4. Imortalidade da Alma:
- Spinoza: dissolve-se na substância divina, sem individualidade eterna.
- Espiritismo: o Espírito é imortal, conserva sua identidade e progride indefinidamente.
5. Causa:
- Spinoza: causa imanente, Deus não cria externamente.
- Espiritismo: causa primária, Deus cria os princípios e as leis que regem o universo.
6.
Considerações Finais
O Deus de Spinoza e o Deus de Kardec convergem ao
rejeitar imagens antropomórficas e ao propor que conhecer as leis da natureza é
conhecer o divino. Contudo, a filosofia spinozana dissolve a individualidade do
ser humano no todo da substância única, enquanto a Doutrina Espírita preserva a
transcendência de Deus e a individualidade imortal do Espírito.
O Espiritismo, diferentemente do panteísmo,
reconhece em Deus a inteligência suprema e causa primária, distinta da criação,
mas imanente por Suas leis universais. Essa diferença é crucial, pois garante a
noção de progresso individual e coletivo, fundamento da moral espírita.

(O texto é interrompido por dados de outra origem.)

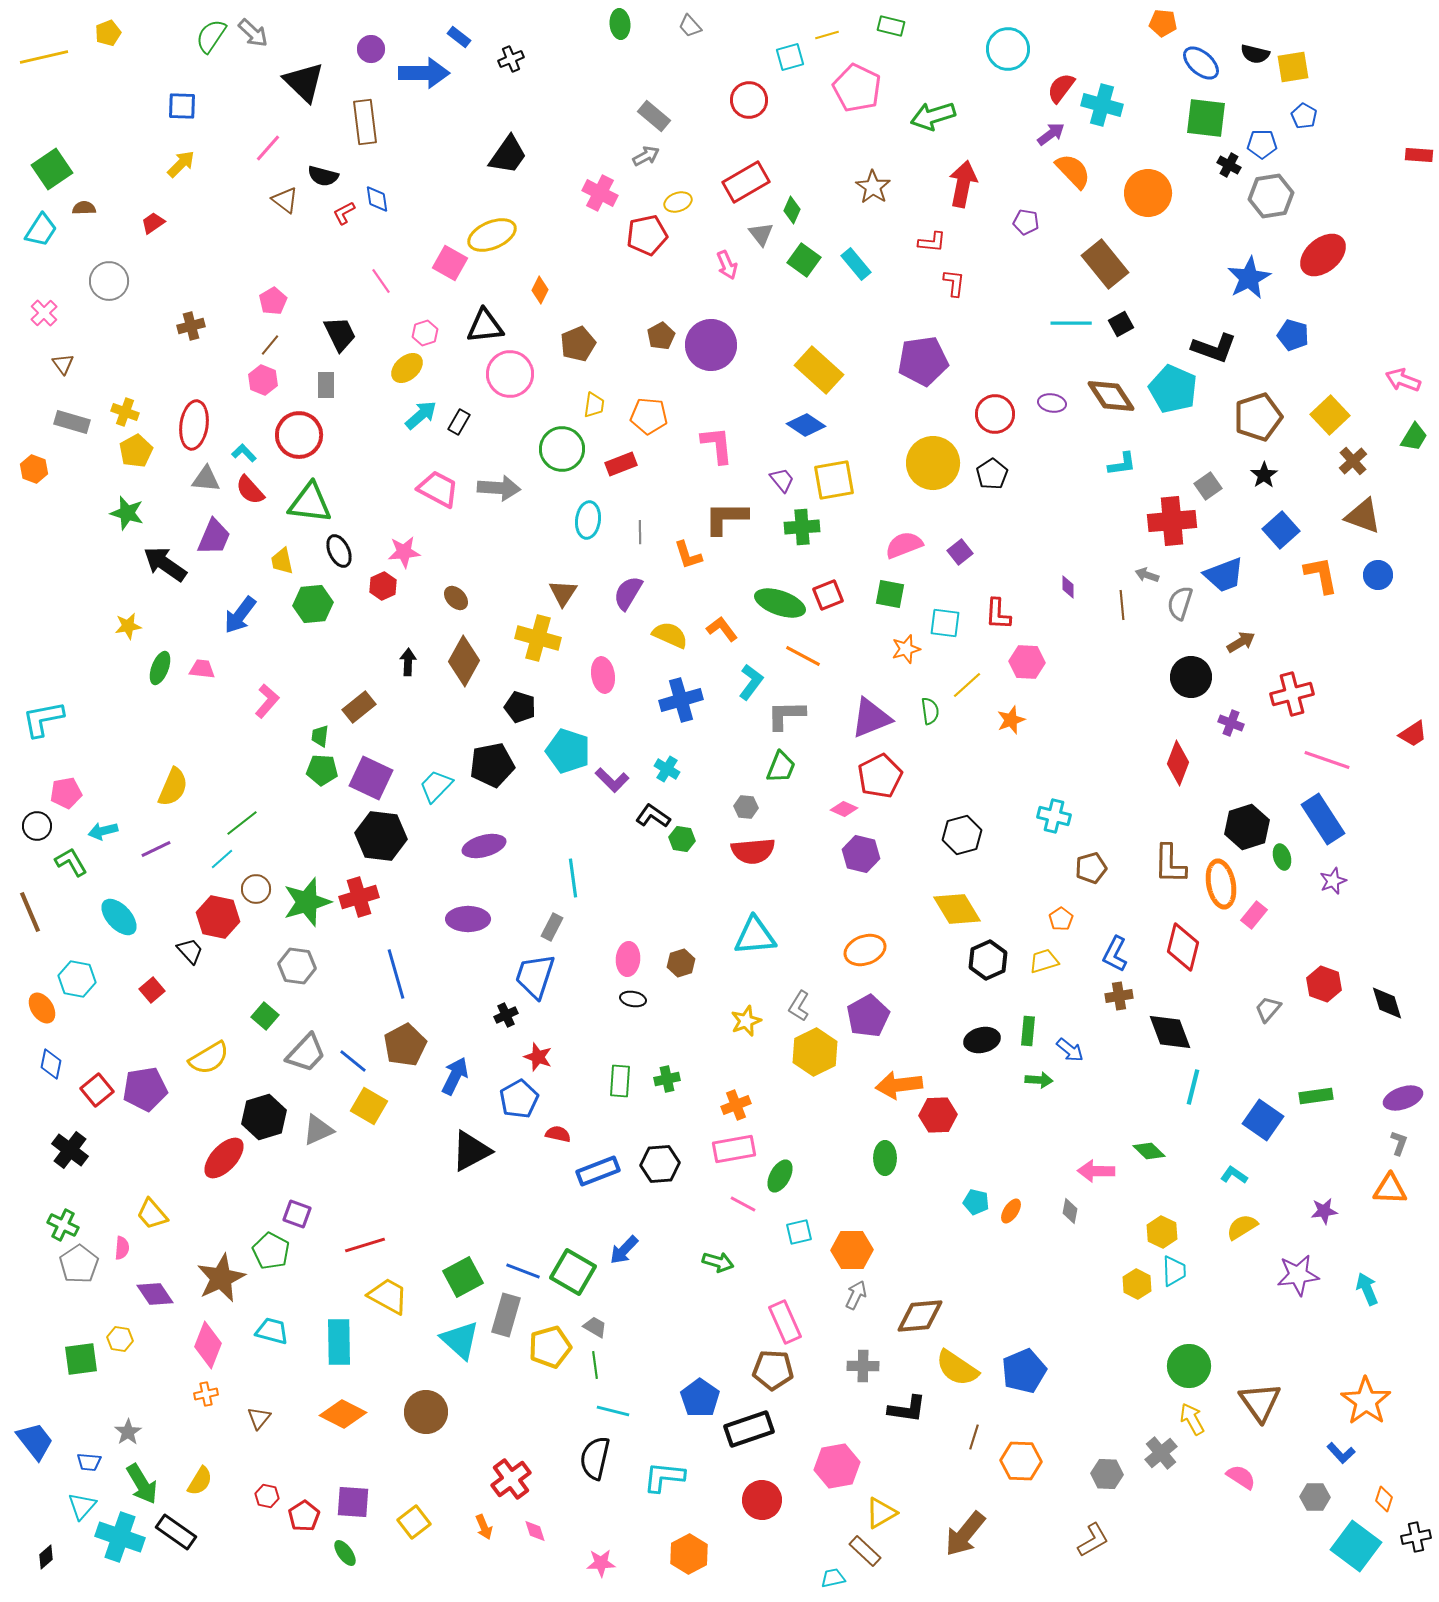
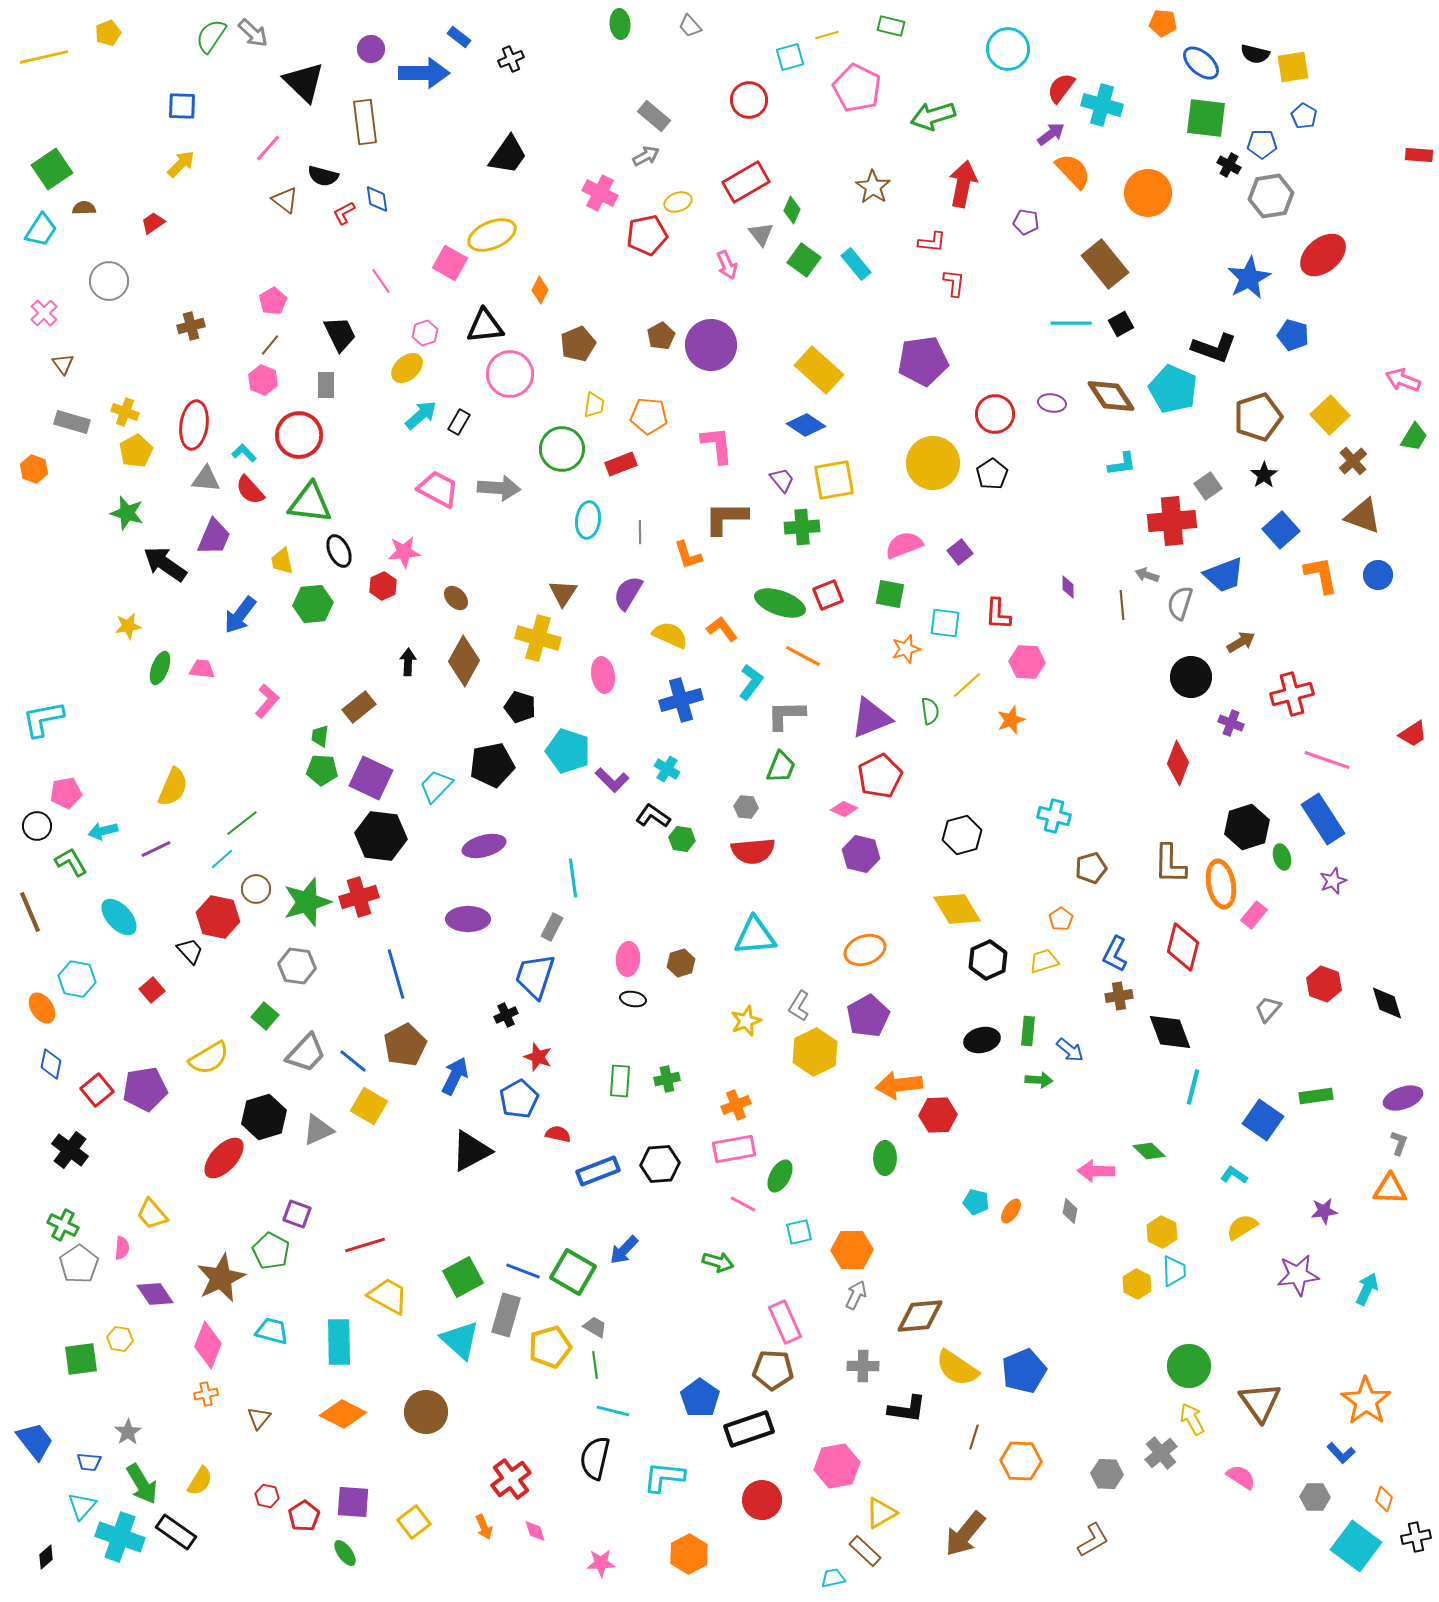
cyan arrow at (1367, 1289): rotated 48 degrees clockwise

Assim, enquanto Spinoza oferece uma metafísica
racional do universo como expressão necessária de uma única substância, Kardec
propõe uma teodiceia dinâmica, em que Deus é justo e bom, e em que cada
Espírito é chamado à liberdade e à responsabilidade de seu próprio
aperfeiçoamento.
7.
Referências
- KARDEC, Allan. O Livro dos Espíritos. 1857.
- KARDEC, Allan. A Gênese. 1868.
- KARDEC, Allan. O Evangelho segundo o Espiritismo. 1864.
- KARDEC, Allan. Revista Espírita (1858–1869).
- SPINOZA, Baruch. Ética Demonstrada segundo a Ordem Geométrica.
1677.
- CHAUI, Marilena. A nervura do real: Imanência e liberdade em
Espinosa. São Paulo: Companhia das Letras, 1999.